TASK DESCRIPTION → If a line in the entries below includes "pager", show that line.
==== THE INPUT ====
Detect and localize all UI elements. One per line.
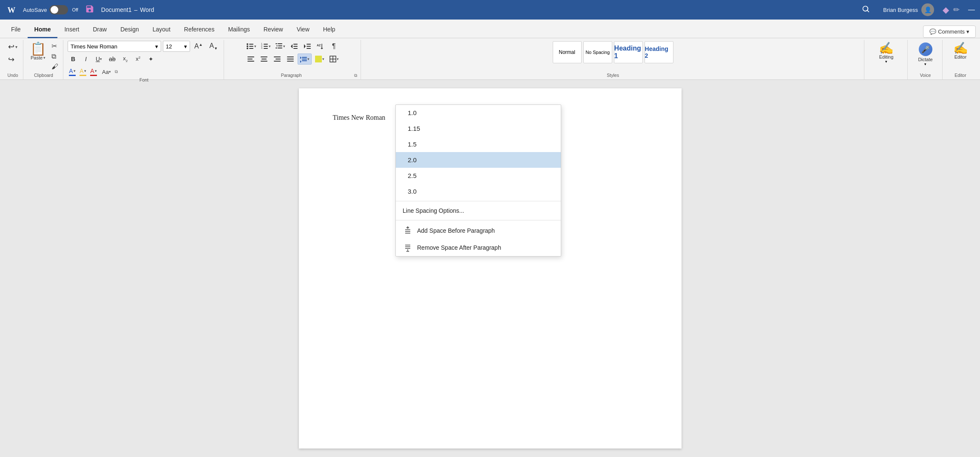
tab-layout[interactable]: Layout — [146, 22, 177, 38]
diamond-icon[interactable]: ◆ — [943, 5, 949, 15]
justify-button[interactable] — [284, 54, 296, 65]
pen-icon[interactable]: ✏ — [953, 5, 960, 14]
numbering-button[interactable]: 1.2.3. ▾ — [259, 41, 273, 52]
text-highlight-color-button[interactable]: A ▾ — [78, 67, 88, 76]
pilcrow-icon: ¶ — [332, 42, 336, 50]
copy-button[interactable]: ⧉ — [50, 51, 60, 62]
remove-space-after-button[interactable]: Remove Space After Paragraph — [396, 239, 561, 256]
multilevel-list-button[interactable]: ▾ — [274, 41, 287, 52]
tab-mailings[interactable]: Mailings — [221, 22, 256, 38]
increase-indent-button[interactable] — [301, 41, 313, 52]
svg-rect-39 — [274, 61, 281, 62]
italic-button[interactable]: I — [80, 54, 91, 65]
numbering-dropdown[interactable]: ▾ — [269, 44, 271, 48]
style-heading1[interactable]: Heading 1 — [614, 41, 643, 63]
style-normal[interactable]: Normal — [553, 41, 582, 63]
font-launcher[interactable]: ⧉ — [115, 69, 118, 74]
comments-label: Comments — [938, 28, 965, 35]
subscript-button[interactable]: x2 — [120, 54, 131, 65]
bold-label: B — [71, 56, 75, 62]
bold-button[interactable]: B — [68, 54, 79, 65]
cut-button[interactable]: ✂ — [50, 41, 60, 51]
svg-rect-26 — [307, 46, 311, 47]
autosave-toggle[interactable] — [49, 5, 68, 14]
tab-references[interactable]: References — [177, 22, 222, 38]
dictate-button[interactable]: 🎤 Dictate ▾ — [914, 41, 937, 68]
add-space-before-button[interactable]: Add Space Before Paragraph — [396, 222, 561, 239]
strikethrough-button[interactable]: ab — [106, 54, 118, 65]
case-button[interactable]: Aa ▾ — [99, 66, 114, 77]
decrease-indent-button[interactable] — [288, 41, 300, 52]
font-size-select[interactable]: 12 ▾ — [163, 41, 190, 52]
avatar: 👤 — [921, 3, 934, 16]
svg-rect-34 — [261, 56, 267, 57]
highlight-button[interactable]: ✦ — [145, 54, 156, 65]
underline-label: U — [96, 56, 100, 62]
format-painter-button[interactable]: 🖌 — [50, 62, 60, 72]
editor-button[interactable]: ✍ Editor — [949, 41, 972, 61]
ls-option-1-5[interactable]: 1.5 — [396, 136, 561, 152]
shrink-font-button[interactable]: A▼ — [207, 41, 221, 52]
align-center-button[interactable] — [258, 54, 270, 65]
tab-home[interactable]: Home — [28, 22, 58, 38]
styles-group: Normal No Spacing Heading 1 Heading 2 St… — [362, 40, 864, 79]
line-spacing-button[interactable]: ▾ — [298, 54, 312, 65]
ls-option-3-0[interactable]: 3.0 — [396, 183, 561, 199]
ls-option-1-15[interactable]: 1.15 — [396, 121, 561, 136]
multilevel-dropdown[interactable]: ▾ — [283, 44, 285, 48]
bullets-dropdown[interactable]: ▾ — [254, 44, 256, 48]
save-button[interactable] — [82, 3, 97, 17]
comments-button[interactable]: 💬 Comments ▾ — [923, 25, 976, 38]
svg-marker-46 — [300, 56, 301, 59]
editing-dropdown[interactable]: ▾ — [885, 59, 887, 64]
grow-font-button[interactable]: A▲ — [192, 41, 205, 52]
dictate-label: Dictate — [918, 57, 932, 62]
minimize-button[interactable]: — — [968, 6, 975, 14]
sort-button[interactable]: AZ — [315, 41, 327, 52]
svg-rect-49 — [315, 61, 322, 62]
show-marks-button[interactable]: ¶ — [328, 41, 340, 52]
line-spacing-options-button[interactable]: Line Spacing Options... — [396, 203, 561, 218]
paste-button[interactable]: 📋 Paste ▾ — [28, 41, 48, 62]
undo-button[interactable]: ↩ ▾ — [6, 41, 20, 53]
shading-button[interactable]: ▾ — [313, 54, 326, 65]
tab-help[interactable]: Help — [316, 22, 342, 38]
comments-icon: 💬 — [929, 28, 936, 35]
align-right-button[interactable] — [271, 54, 283, 65]
tab-view[interactable]: View — [290, 22, 316, 38]
styles-label: Styles — [365, 73, 861, 79]
dictate-dropdown[interactable]: ▾ — [924, 62, 926, 66]
tab-draw[interactable]: Draw — [86, 22, 114, 38]
font-color-button[interactable]: A ▾ — [68, 67, 77, 76]
line-spacing-dropdown-arrow[interactable]: ▾ — [307, 57, 310, 61]
svg-rect-22 — [293, 46, 298, 47]
tab-insert[interactable]: Insert — [57, 22, 86, 38]
ls-option-1-0[interactable]: 1.0 — [396, 105, 561, 121]
align-left-button[interactable] — [245, 54, 257, 65]
autosave-label: AutoSave — [23, 7, 47, 13]
tab-design[interactable]: Design — [114, 22, 146, 38]
superscript-button[interactable]: x2 — [133, 54, 144, 65]
remove-space-after-icon — [403, 243, 413, 252]
char-shading-button[interactable]: A ▾ — [89, 67, 98, 76]
cut-icon: ✂ — [51, 42, 57, 50]
tab-review[interactable]: Review — [257, 22, 290, 38]
paragraph-launcher[interactable]: ⧉ — [354, 73, 357, 78]
font-name-select[interactable]: Times New Roman ▾ — [68, 41, 161, 52]
editing-button[interactable]: ✍ Editing ▾ — [875, 41, 898, 65]
tab-file[interactable]: File — [4, 22, 28, 38]
borders-button[interactable]: ▾ — [327, 54, 341, 65]
ls-option-2-0[interactable]: 2.0 — [396, 152, 561, 168]
style-heading2[interactable]: Heading 2 — [645, 41, 673, 63]
ls-option-2-5[interactable]: 2.5 — [396, 168, 561, 183]
undo-dropdown[interactable]: ▾ — [15, 45, 17, 49]
underline-button[interactable]: U ▾ — [93, 54, 105, 65]
ls-divider-1 — [396, 201, 561, 201]
search-titlebar[interactable] — [862, 5, 870, 15]
style-no-spacing[interactable]: No Spacing — [583, 41, 612, 63]
svg-rect-18 — [276, 48, 277, 48]
bullets-button[interactable]: ▾ — [245, 41, 258, 52]
paste-dropdown[interactable]: ▾ — [43, 56, 45, 60]
redo-button[interactable]: ↪ — [6, 54, 17, 65]
svg-marker-30 — [321, 48, 323, 49]
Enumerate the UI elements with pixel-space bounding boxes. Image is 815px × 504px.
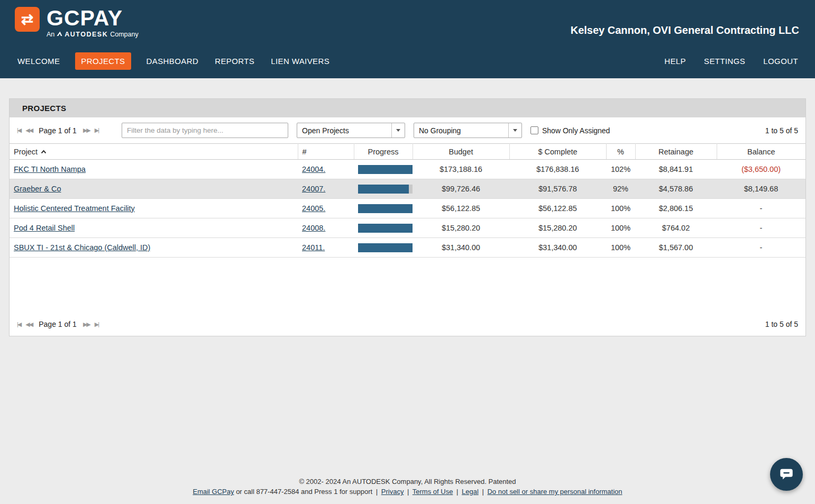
budget-value: $173,188.16	[413, 160, 509, 179]
percent-value: 92%	[606, 179, 635, 199]
user-name: Kelsey Cannon, OVI General Contracting L…	[571, 24, 799, 36]
balance-value: -	[717, 218, 805, 238]
progress-bar	[358, 185, 413, 194]
legal-link[interactable]: Legal	[462, 488, 479, 496]
column-header-project[interactable]: Project	[10, 144, 298, 160]
project-number-link[interactable]: 24011.	[302, 243, 325, 252]
page-indicator: Page 1 of 1	[39, 320, 77, 328]
project-status-value: Open Projects	[297, 126, 391, 135]
show-only-assigned-checkbox[interactable]	[530, 126, 538, 134]
nav-settings[interactable]: SETTINGS	[703, 52, 746, 70]
progress-bar	[358, 243, 413, 252]
project-link[interactable]: Graeber & Co	[14, 185, 61, 193]
column-header-budget[interactable]: Budget	[413, 144, 509, 160]
progress-bar	[358, 165, 413, 174]
show-only-assigned-group: Show Only Assigned	[530, 126, 610, 135]
column-header-percent[interactable]: %	[606, 144, 635, 160]
prev-page-button[interactable]: ◀◀	[25, 321, 32, 328]
record-range-top: 1 to 5 of 5	[765, 126, 798, 135]
brand-sub-suffix: Company	[110, 31, 139, 38]
project-status-dropdown[interactable]: Open Projects	[297, 123, 405, 138]
balance-value: ($3,650.00)	[717, 160, 805, 179]
nav-logout[interactable]: LOGOUT	[762, 52, 799, 70]
last-page-button[interactable]: ▶|	[95, 321, 98, 328]
projects-panel: PROJECTS |◀ ◀◀ Page 1 of 1 ▶▶ ▶| Open Pr…	[9, 98, 806, 336]
next-page-button[interactable]: ▶▶	[83, 321, 90, 328]
copyright-text: © 2002- 2024 An AUTODESK Company, All Ri…	[0, 476, 815, 487]
column-header-progress[interactable]: Progress	[354, 144, 413, 160]
nav-dashboard[interactable]: DASHBOARD	[145, 52, 200, 70]
pager-bottom: |◀ ◀◀ Page 1 of 1 ▶▶ ▶|	[17, 320, 113, 328]
main-nav: WELCOME PROJECTS DASHBOARD REPORTS LIEN …	[0, 50, 815, 78]
column-header-number[interactable]: #	[298, 144, 354, 160]
nav-help[interactable]: HELP	[663, 52, 687, 70]
retainage-value: $764.02	[635, 218, 717, 238]
percent-value: 100%	[606, 238, 635, 258]
first-page-button[interactable]: |◀	[17, 321, 21, 328]
table-row: Graeber & Co 24007. $99,726.46 $91,576.7…	[10, 179, 805, 199]
support-line: Email GCPay or call 877-447-2584 and Pre…	[0, 487, 815, 497]
privacy-link[interactable]: Privacy	[381, 488, 404, 496]
project-link[interactable]: Pod 4 Retail Shell	[14, 224, 75, 232]
chevron-down-icon	[396, 129, 400, 132]
pager-top: |◀ ◀◀ Page 1 of 1 ▶▶ ▶|	[17, 126, 113, 135]
retainage-value: $8,841.91	[635, 160, 717, 179]
retainage-value: $4,578.86	[635, 179, 717, 199]
record-range-bottom: 1 to 5 of 5	[765, 320, 798, 328]
progress-bar	[358, 224, 413, 233]
budget-value: $31,340.00	[413, 238, 509, 258]
filter-input[interactable]	[122, 123, 288, 138]
nav-lien-waivers[interactable]: LIEN WAIVERS	[270, 52, 331, 70]
percent-value: 100%	[606, 199, 635, 218]
show-only-assigned-label: Show Only Assigned	[542, 126, 610, 135]
column-header-complete[interactable]: $ Complete	[509, 144, 606, 160]
next-page-button[interactable]: ▶▶	[83, 127, 90, 134]
gcpay-logo[interactable]: ⇄ GCPAY An AUTODESK Company	[15, 7, 139, 38]
app-header: ⇄ GCPAY An AUTODESK Company Kelsey Canno…	[0, 0, 815, 78]
brand-name: GCPAY	[47, 7, 139, 29]
project-link[interactable]: SBUX TI - 21st & Chicago (Caldwell, ID)	[14, 243, 150, 252]
grouping-value: No Grouping	[414, 126, 508, 135]
page-footer: © 2002- 2024 An AUTODESK Company, All Ri…	[0, 476, 815, 497]
grouping-dropdown-button[interactable]	[508, 123, 521, 138]
percent-value: 100%	[606, 218, 635, 238]
project-number-link[interactable]: 24004.	[302, 165, 325, 173]
chat-button[interactable]	[770, 458, 803, 491]
grid-toolbar: |◀ ◀◀ Page 1 of 1 ▶▶ ▶| Open Projects No…	[10, 117, 805, 143]
grid-bottom-bar: |◀ ◀◀ Page 1 of 1 ▶▶ ▶| 1 to 5 of 5	[10, 314, 805, 336]
project-status-dropdown-button[interactable]	[391, 123, 405, 138]
projects-table: Project # Progress Budget $ Complete % R…	[10, 143, 805, 258]
progress-bar	[358, 204, 413, 213]
main-content: PROJECTS |◀ ◀◀ Page 1 of 1 ▶▶ ▶| Open Pr…	[0, 78, 815, 336]
nav-projects[interactable]: PROJECTS	[75, 52, 131, 70]
prev-page-button[interactable]: ◀◀	[25, 127, 32, 134]
first-page-button[interactable]: |◀	[17, 127, 21, 134]
support-text: or call 877-447-2584 and Press 1 for sup…	[236, 488, 372, 496]
complete-value: $31,340.00	[509, 238, 606, 258]
column-header-retainage[interactable]: Retainage	[635, 144, 717, 160]
balance-value: $8,149.68	[717, 179, 805, 199]
brand-sub-autodesk: AUTODESK	[65, 31, 108, 38]
nav-reports[interactable]: REPORTS	[214, 52, 255, 70]
complete-value: $91,576.78	[509, 179, 606, 199]
terms-of-use-link[interactable]: Terms of Use	[413, 488, 453, 496]
project-number-link[interactable]: 24005.	[302, 204, 325, 213]
budget-value: $56,122.85	[413, 199, 509, 218]
page-indicator: Page 1 of 1	[39, 126, 77, 135]
table-row: FKC TI North Nampa 24004. $173,188.16 $1…	[10, 160, 805, 179]
nav-welcome[interactable]: WELCOME	[16, 52, 61, 70]
project-link[interactable]: Holistic Centered Treatment Facility	[14, 204, 135, 213]
budget-value: $99,726.46	[413, 179, 509, 199]
email-gcpay-link[interactable]: Email GCPay	[193, 488, 234, 496]
project-link[interactable]: FKC TI North Nampa	[14, 165, 86, 173]
complete-value: $176,838.16	[509, 160, 606, 179]
table-row: Pod 4 Retail Shell 24008. $15,280.20 $15…	[10, 218, 805, 238]
project-number-link[interactable]: 24007.	[302, 185, 325, 193]
project-number-link[interactable]: 24008.	[302, 224, 325, 232]
do-not-sell-link[interactable]: Do not sell or share my personal informa…	[487, 488, 622, 496]
sort-asc-icon	[41, 147, 47, 155]
column-header-balance[interactable]: Balance	[717, 144, 805, 160]
last-page-button[interactable]: ▶|	[95, 127, 98, 134]
brand-sub-prefix: An	[47, 31, 54, 38]
grouping-dropdown[interactable]: No Grouping	[414, 123, 522, 138]
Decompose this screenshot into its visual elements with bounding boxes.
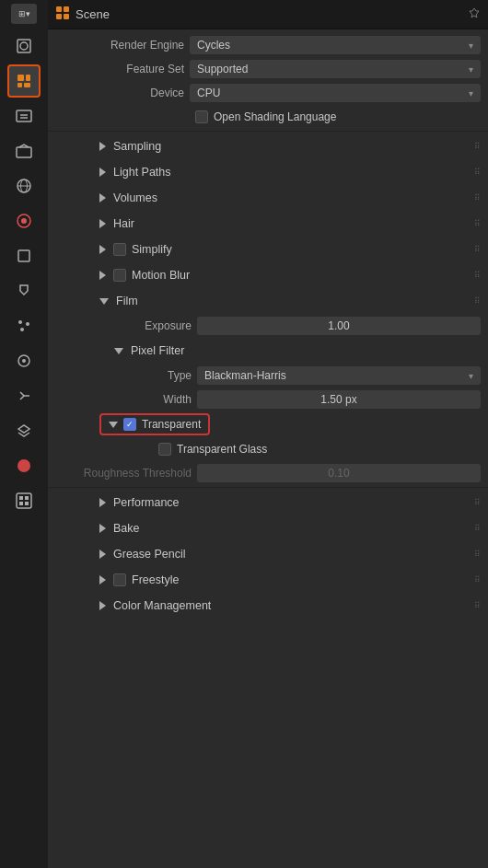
hair-title: Hair xyxy=(113,217,134,230)
view-layer-icon[interactable] xyxy=(7,134,41,168)
world-icon[interactable] xyxy=(7,204,41,237)
svg-rect-2 xyxy=(17,75,24,81)
open-shading-checkbox[interactable] xyxy=(195,110,208,123)
feature-set-row: Feature Set Supported ▾ xyxy=(48,57,488,81)
render-freestyle-icon[interactable] xyxy=(7,484,41,517)
svg-rect-6 xyxy=(17,110,31,122)
svg-point-1 xyxy=(20,42,28,50)
svg-rect-23 xyxy=(19,496,23,500)
color-management-section[interactable]: Color Management ⠿ xyxy=(48,593,488,619)
hair-dots: ⠿ xyxy=(474,219,481,228)
type-row: Type Blackman-Harris ▾ xyxy=(48,364,488,388)
width-value[interactable]: 1.50 px xyxy=(197,390,481,409)
mode-button-1[interactable]: ⊞▾ xyxy=(11,4,37,24)
svg-point-18 xyxy=(20,328,24,331)
bake-section[interactable]: Bake ⠿ xyxy=(48,515,488,541)
svg-rect-15 xyxy=(18,250,29,261)
width-label: Width xyxy=(63,393,192,406)
transparent-glass-label: Transparent Glass xyxy=(177,443,267,456)
type-label: Type xyxy=(63,369,192,382)
modifier-properties-icon[interactable] xyxy=(7,274,41,307)
device-row: Device CPU ▾ xyxy=(48,81,488,105)
pixel-filter-triangle xyxy=(114,348,123,354)
render-engine-dropdown[interactable]: Cycles ▾ xyxy=(190,36,481,54)
device-arrow: ▾ xyxy=(469,88,473,98)
data-properties-icon[interactable] xyxy=(7,414,41,447)
svg-rect-29 xyxy=(56,14,62,19)
svg-rect-9 xyxy=(17,147,31,157)
bake-dots: ⠿ xyxy=(474,524,481,533)
scene-icon[interactable] xyxy=(7,169,41,203)
transparent-checkbox[interactable]: ✓ xyxy=(123,418,136,431)
performance-triangle xyxy=(99,498,106,507)
svg-rect-0 xyxy=(17,40,30,52)
film-dots: ⠿ xyxy=(474,296,481,306)
grease-pencil-section[interactable]: Grease Pencil ⠿ xyxy=(48,541,488,567)
film-section[interactable]: Film ⠿ xyxy=(48,288,488,314)
open-shading-group: Open Shading Language xyxy=(195,110,336,123)
render-properties-icon[interactable] xyxy=(7,29,41,63)
motion-blur-title: Motion Blur xyxy=(132,269,190,282)
main-panel: Scene Render Engine Cycles ▾ Feature Set xyxy=(48,0,488,868)
svg-rect-5 xyxy=(24,83,30,87)
svg-rect-22 xyxy=(17,493,31,508)
performance-section[interactable]: Performance ⠿ xyxy=(48,490,488,515)
freestyle-checkbox[interactable] xyxy=(113,573,126,586)
transparent-row: ✓ Transparent xyxy=(48,411,488,437)
output-properties-icon[interactable] xyxy=(7,99,41,133)
simplify-triangle xyxy=(99,245,106,254)
render-engine-label: Render Engine xyxy=(55,39,184,52)
volumes-section[interactable]: Volumes ⠿ xyxy=(48,185,488,211)
device-dropdown[interactable]: CPU ▾ xyxy=(190,84,481,102)
transparent-glass-checkbox[interactable] xyxy=(158,443,171,456)
volumes-title: Volumes xyxy=(113,191,157,204)
render-engine-value[interactable]: Cycles ▾ xyxy=(190,36,481,54)
hair-section[interactable]: Hair ⠿ xyxy=(48,211,488,237)
freestyle-dots: ⠿ xyxy=(474,575,481,584)
sidebar: ⊞▾ xyxy=(0,0,48,868)
exposure-value[interactable]: 1.00 xyxy=(197,317,481,335)
svg-rect-30 xyxy=(64,14,69,19)
physics-icon[interactable] xyxy=(7,344,41,377)
svg-point-20 xyxy=(22,359,26,363)
width-input[interactable]: 1.50 px xyxy=(197,390,481,409)
grease-pencil-title: Grease Pencil xyxy=(113,548,186,561)
device-text: CPU xyxy=(197,87,220,99)
color-management-dots: ⠿ xyxy=(474,601,481,610)
motion-blur-triangle xyxy=(99,271,106,280)
volumes-dots: ⠿ xyxy=(474,193,481,203)
simplify-section[interactable]: Simplify ⠿ xyxy=(48,237,488,262)
material-icon[interactable] xyxy=(7,449,41,482)
transparent-triangle xyxy=(109,422,118,428)
scene-topbar-icon xyxy=(55,6,70,23)
bake-triangle xyxy=(99,524,106,533)
light-paths-section[interactable]: Light Paths ⠿ xyxy=(48,159,488,185)
freestyle-section[interactable]: Freestyle ⠿ xyxy=(48,567,488,593)
scene-properties-icon[interactable] xyxy=(7,64,41,98)
svg-rect-25 xyxy=(19,502,23,505)
feature-set-value[interactable]: Supported ▾ xyxy=(190,60,481,78)
freestyle-triangle xyxy=(99,575,106,584)
svg-rect-4 xyxy=(17,83,22,87)
grease-pencil-triangle xyxy=(99,550,106,559)
exposure-row: Exposure 1.00 xyxy=(48,314,488,338)
feature-set-dropdown[interactable]: Supported ▾ xyxy=(190,60,481,78)
type-value[interactable]: Blackman-Harris ▾ xyxy=(197,366,481,385)
hair-triangle xyxy=(99,219,106,228)
pixel-filter-section[interactable]: Pixel Filter xyxy=(48,338,488,364)
device-value[interactable]: CPU ▾ xyxy=(190,84,481,102)
pin-button[interactable] xyxy=(468,6,481,22)
simplify-title: Simplify xyxy=(132,243,172,256)
light-paths-triangle xyxy=(99,168,106,177)
particles-icon[interactable] xyxy=(7,309,41,342)
constraints-icon[interactable] xyxy=(7,379,41,412)
type-dropdown[interactable]: Blackman-Harris ▾ xyxy=(197,366,481,385)
motion-blur-checkbox[interactable] xyxy=(113,269,126,282)
motion-blur-dots: ⠿ xyxy=(474,271,481,280)
sampling-section[interactable]: Sampling ⠿ xyxy=(48,133,488,159)
exposure-input[interactable]: 1.00 xyxy=(197,317,481,335)
roughness-threshold-input: 0.10 xyxy=(197,464,481,482)
simplify-checkbox[interactable] xyxy=(113,243,126,256)
motion-blur-section[interactable]: Motion Blur ⠿ xyxy=(48,262,488,288)
object-properties-icon[interactable] xyxy=(7,239,41,272)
====
FINISHED EXERCISE →
pager-bottom: |◀ ◀◀ Page 1 of 1 ▶▶ ▶|	[17, 320, 113, 328]
pager-top: |◀ ◀◀ Page 1 of 1 ▶▶ ▶|	[17, 126, 113, 135]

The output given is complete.